Some vans that required six documents before Brexit now require 600, and there is a “substantial difference” between exporting goods to Northern Ireland and the Republic of Ireland.

At present easements in Northern Ireland mean that it takes approximately 20 people just one hour to process food shipments.

However, if the protocol was fully implemented it could take the same amount of people eight hours because of the sheer amount of paperwork required.

Despite this, there is a silver lining, whereby more than 450 products sold in M&S stores across the island of Ireland are now sourced in Ireland.

Mr Berendji told the House of Lord’s Sub-Committee on the Protocol that their stores in the Belfast area, along with Glasgow, have some of M&S’s highest food market shares in the entire company.

He told peers that the impact on their operations in the North, where a number of grace periods to rules within the Northern Ireland Protocol apply, had been significantly less than in Ireland.

He said: “Pre-Brexit, our food supply chain worked in exactly the same way for all our stores in the United Kingdom and Ireland, once Brexit came in, and in preparation for it, we had to significantly adjust our supply chain.

“While our business is significant in Ireland, it isn’t big enough to stand up its own supply chain in Ireland so the vast majority of our goods continue to to be shipped from GB over to Northern Ireland and the Republic of Ireland.

“In order to facilitate this we had to create a new export centre in Motherwell. All of our product for export to Northern Ireland and the Republic is now shipped into Motherwell; previously it was in our regular depots.

“At Motherwell, those vehicles are separated and despatched to Northern Ireland and the Republic.

“In Northern Ireland it is much simpler but, in both countries, the impact has been that we have needed to move from what we call day one to day two.

“Previously goods would have come into our depot on the evening before and be shipped out ready for sail the following morning.

“The process now requires an extra 24 hours in our export centre which means that we have taken one night’s life out of all the product we ship which clearly has had an impact on shelf life for our customers.”

Mr Berendji added: “We have also seen an availability impact, less so in Northern Ireland but still there. But in our Republic of Ireland stores there are about 600 lines out of around 7,000 that we are not able to export, which we need to find a different solution for.

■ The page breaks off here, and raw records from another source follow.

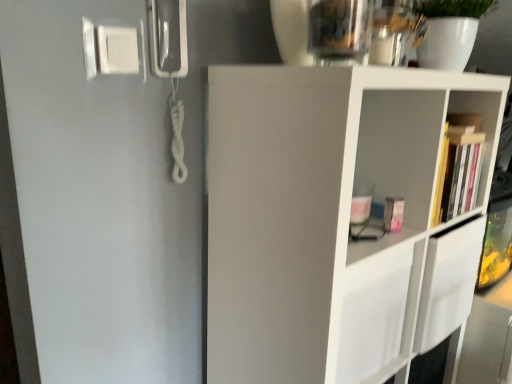 Question: Is white matte shelf at center to the right of hardcover book at right from the viewer's perspective?

Choices:
 (A) yes
 (B) no

Answer: (B)

Question: Is white matte shelf at center facing towards hardcover book at right?

Choices:
 (A) yes
 (B) no

Answer: (A)

Question: Would you say white matte shelf at center is a long distance from hardcover book at right?

Choices:
 (A) no
 (B) yes

Answer: (A)

Question: Does white matte shelf at center have a greater width compared to hardcover book at right?

Choices:
 (A) no
 (B) yes

Answer: (B)

Question: Is white matte shelf at center positioned behind hardcover book at right?

Choices:
 (A) no
 (B) yes

Answer: (A)

Question: From their relative heights in the image, would you say white matte shelf at center is taller or shorter than transparent glass vase at upper center?

Choices:
 (A) short
 (B) tall

Answer: (B)

Question: Is white matte shelf at center in front of or behind transparent glass vase at upper center in the image?

Choices:
 (A) front
 (B) behind

Answer: (A)

Question: Which is correct: white matte shelf at center is inside transparent glass vase at upper center, or outside of it?

Choices:
 (A) outside
 (B) inside

Answer: (A)

Question: Looking at their shapes, would you say white matte shelf at center is wider or thinner than transparent glass vase at upper center?

Choices:
 (A) wide
 (B) thin

Answer: (A)

Question: Visually, is white matte shelf at center positioned to the left or to the right of hardcover book at right?

Choices:
 (A) left
 (B) right

Answer: (A)

Question: Considering the positions of white matte shelf at center and hardcover book at right in the image, is white matte shelf at center wider or thinner than hardcover book at right?

Choices:
 (A) thin
 (B) wide

Answer: (B)

Question: From a real-world perspective, is white matte shelf at center physically located above or below hardcover book at right?

Choices:
 (A) above
 (B) below

Answer: (B)

Question: Choose the correct answer: Is white matte shelf at center inside hardcover book at right or outside it?

Choices:
 (A) inside
 (B) outside

Answer: (B)

Question: Would you say transparent glass vase at upper center is inside or outside hardcover book at right?

Choices:
 (A) inside
 (B) outside

Answer: (B)

Question: Visually, is transparent glass vase at upper center positioned to the left or to the right of hardcover book at right?

Choices:
 (A) right
 (B) left

Answer: (B) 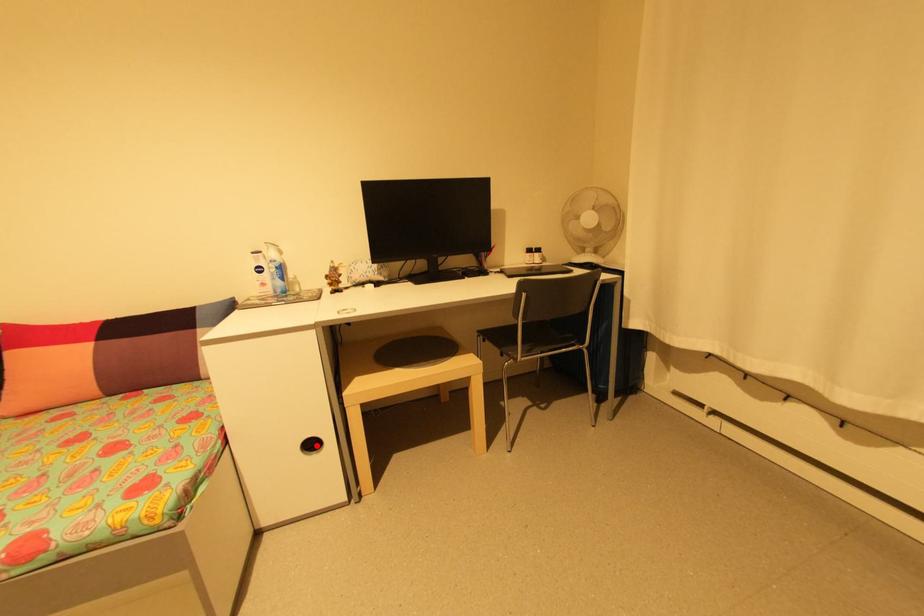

“Therefore, the net impact for our customer has been that we have seen worse availability in both countries, although markedly worse in the Republic of Ireland, and higher waste levels for us.

“On top of that, the cost of setting up the operation has cost us around £30m (€35m) of additional costs for the island of Ireland.”

“It takes up to 20 people an hour to despatch every vehicle to with the correct documentation to Northern Ireland. That number is eight hours for the Republic of Ireland.

“Every single item on our load to Republic of Ireland needs to be certificated every single day.

“We have looked at other options and we have built and recruited a local sourcing team for the island of Ireland and there are around 450 products we are now sourcing locally, including short shelf-life products like sandwiches.”